But that's just it, hardly anything does use JUL. I can't for the life of me think of a single project that does OTHER than Solr.

And Jetty is what WE ship, not just me using it. By definition, the container that we ship for our examples doesn't do logging right. How would we expect anyone else to?

On Apr 29, 2008, at 8:12 PM, Chris Hostetter wrote:


: 2. If you're saying (from another message I responded to) that it's the : container's job to handle the JUL configuration in a flexible manner, then : wouldn't it be reasonable in this scenario to tell the container to direct
: JUL to whatever it is I want (log4j in this scenario)?
: 3. You mentioned logging from some other webapp that userA didn't write.
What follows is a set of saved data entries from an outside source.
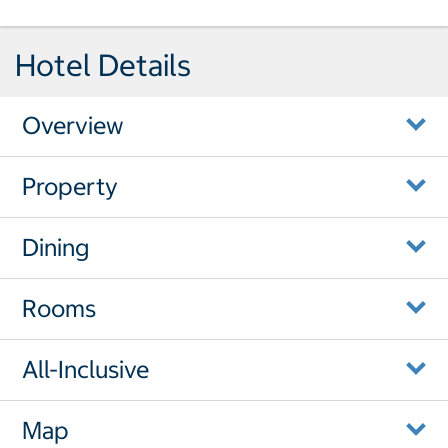
Hotel Details
Overview
Property
Dining
Rooms
All-Inclusive
Map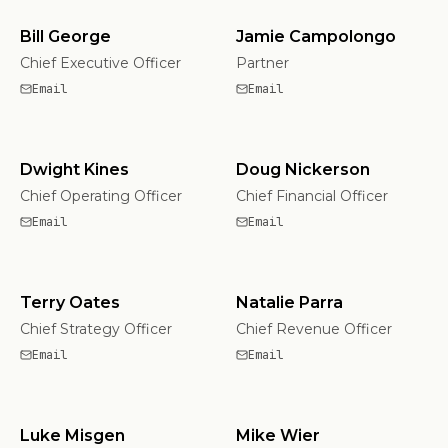
Bill George
Jamie Campolongo
Chief Executive Officer
Partner
Email
Email
Dwight Kines
Doug Nickerson
Chief Operating Officer
Chief Financial Officer
Email
Email
Terry Oates
Natalie Parra
Chief Strategy Officer
Chief Revenue Officer
Email
Email
Luke Misgen
Mike Wier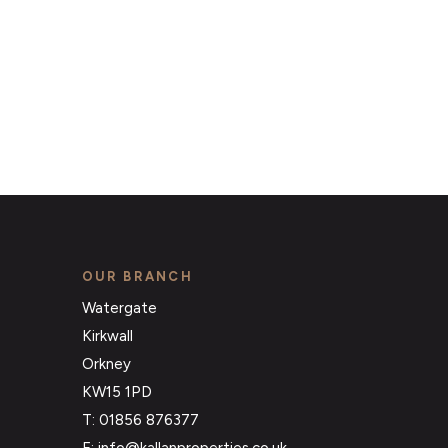
OUR BRANCH
Watergate
Kirkwall
Orkney
KW15 1PD
T: 01856 876377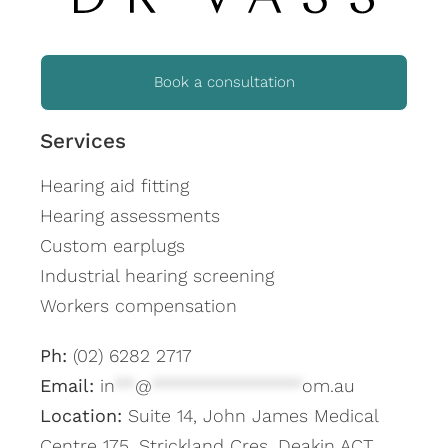
Book a consultation
Services
Hearing aid fitting
Hearing assessments
Custom earplugs
Industrial hearing screening
Workers compensation
Ph:
(02) 6282 2717
Email:
in
**
@
***************
om.au
Location:
Suite 14, John James Medical
Centre 175, Strickland Cres, Deakin ACT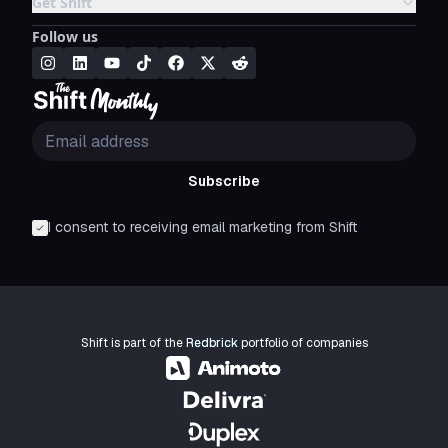
Get Shift
Follow us
Subscribe
I consent to receiving email marketing from Shift
Shift is part of the
Redbrick
portfolio of companies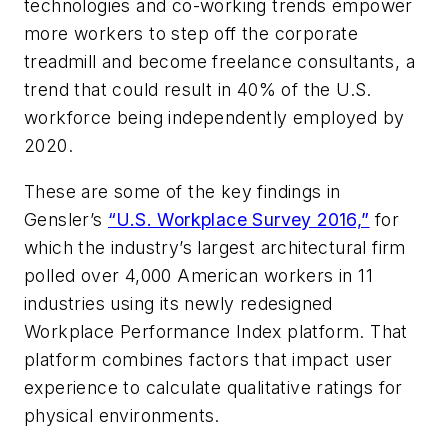
technologies and co-working trends empower
more workers to step off the corporate
treadmill and become freelance consultants, a
trend that could result in 40% of the U.S.
workforce being independently employed by
2020.
These are some of the key findings in
Gensler’s
“U.S. Workplace Survey 2016,”
for
which the industry’s largest architectural firm
polled over 4,000 American workers in 11
industries using its newly redesigned
Workplace Performance Index platform. That
platform combines factors that impact user
experience to calculate qualitative ratings for
physical environments.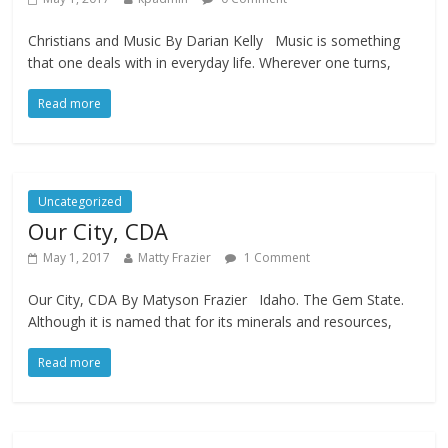
Christians and Music By Darian Kelly Music is something
that one deals with in everyday life. Wherever one turns,
Read more
Uncategorized
Our City, CDA
May 1, 2017
Matty Frazier
1 Comment
Our City, CDA By Matyson Frazier Idaho. The Gem State.
Although it is named that for its minerals and resources,
Read more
If : the container is so great at configuring JUL, then as I ask in #2, just let
: the container do it's JUL kung-fu thing.

that's exactly my point:  Any application that loads arbitrary code
specified at runtime (and a servlet container fits this definition) need to be able to deal with possibility that that code will use JUL, so they
have to deal with it -- servlet containers that don't make it easy to
configure how you want them to deal with that aren't very good servlet
containers (in my opinion).  If you don't like the way the servlet
container you are using deals with JUL messages, don't blame the code
using JUL, blame the servlet container.